Я вызвался помочь этому человеку: у меня были лишь две небольшие картины, обернутые в целлофан и стянутые шпагатом, – в правой руке, да сумочка в левой.

Он сказал:
– Спасибо, мне не привыкать.               
Я спросил его:
– А машины нет? Что ж, всё на себе?               
– Машина есть, но она в ремонте. Дня через два-три получу.               
– Дети есть? Помогают?               
– Сын у нас. Но он не частый гость на даче. У него свои интересы. Вот и приходится нам с женой всё самим делать. Она у меня крепкая, сильная и работящая.
          
Минут через сорок мы пришли на платформу. В ожидании поезда присели на скамейку. Он, сняв с себя рюкзак и поставив его вместе с сумками рядом с собой, вытерев пот, заговорил  охотней.

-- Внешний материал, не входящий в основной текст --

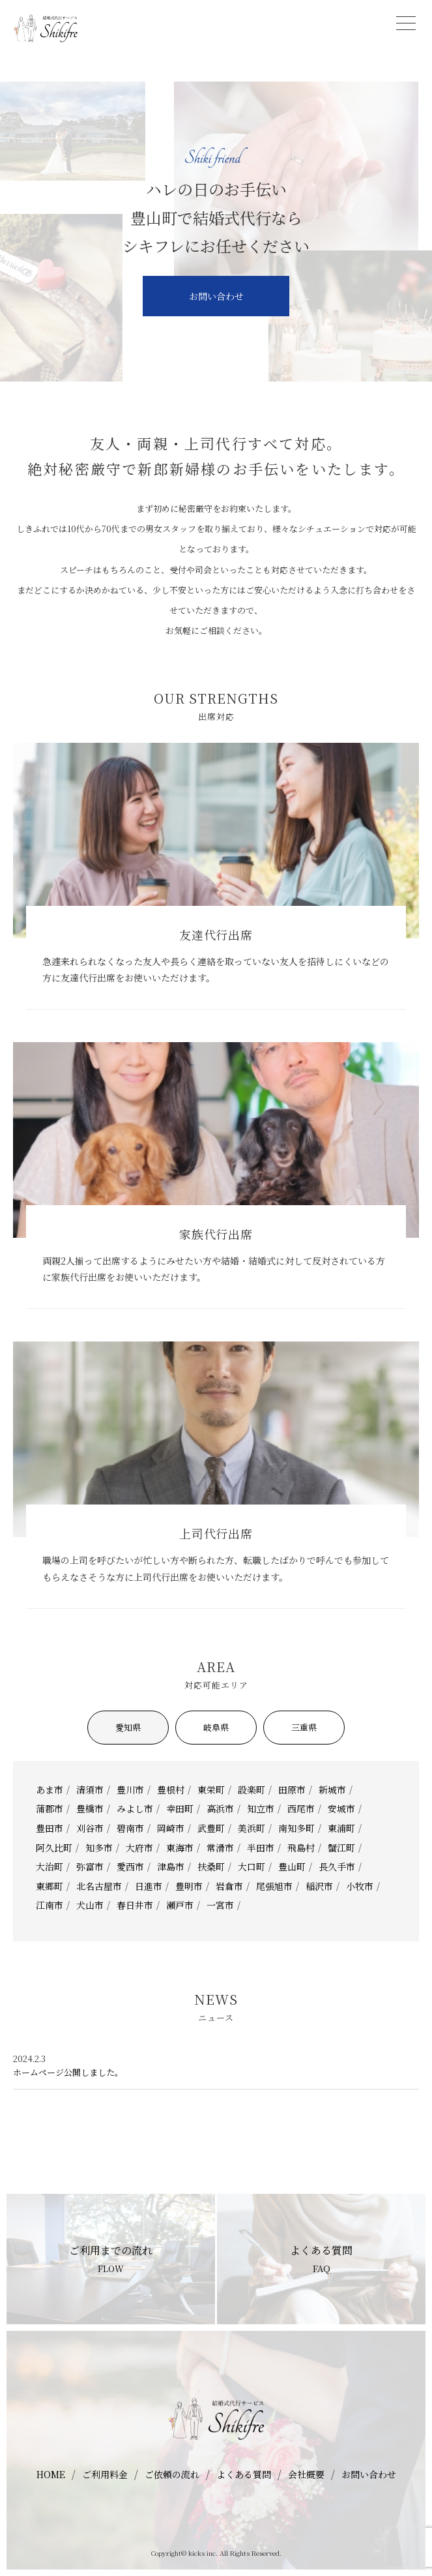  I want to click on 豊川市, so click(130, 1789).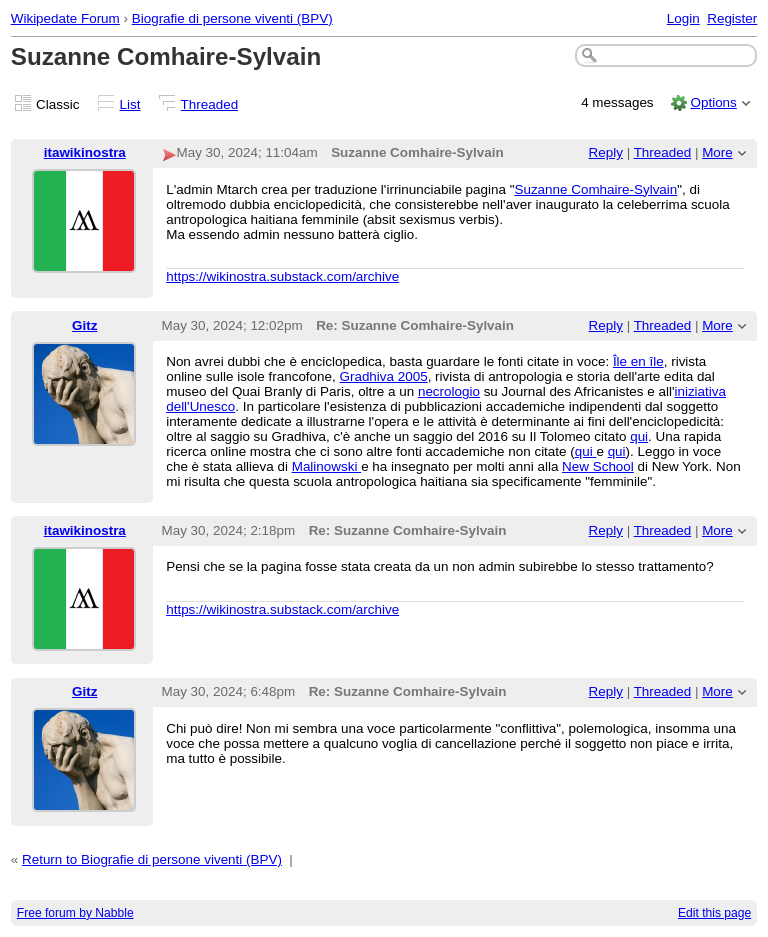 Image resolution: width=768 pixels, height=937 pixels. I want to click on Gradhiva 2005, so click(384, 376).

– Я офицер запаса. Неплохая пенсия. Обыкновенно жалуются, что пенсии маленькие, а я не жалуюсь. Но всё-таки для обеспеченной, хорошей и сытой, жизни, её маловато. А жена ушла с работы, целиком погрузилась в домашние и дачные хлопоты. У нас была когда-то другая дача, мы её продали. Стали строить эту. Я-то неплохой мастеровой, руки слушаются, многое сам сделал, конечно, нанимал со стороны. Сына хотел привлечь – отказался. Потом он женился. Ну, ему и не до дачи. Дочка у него.               

Его глаза приняли весёлый вид, они как-то по-особому заблестели, заиграли, на лице появилось нечто, похожее на улыбку. Он расслабился, вытянул ноги, сомкнул кисти рук за головой и, довольный собой, всё говорил и говорил. Я старался его не перебивать, лишь изредка задавал уточняющие вопросы.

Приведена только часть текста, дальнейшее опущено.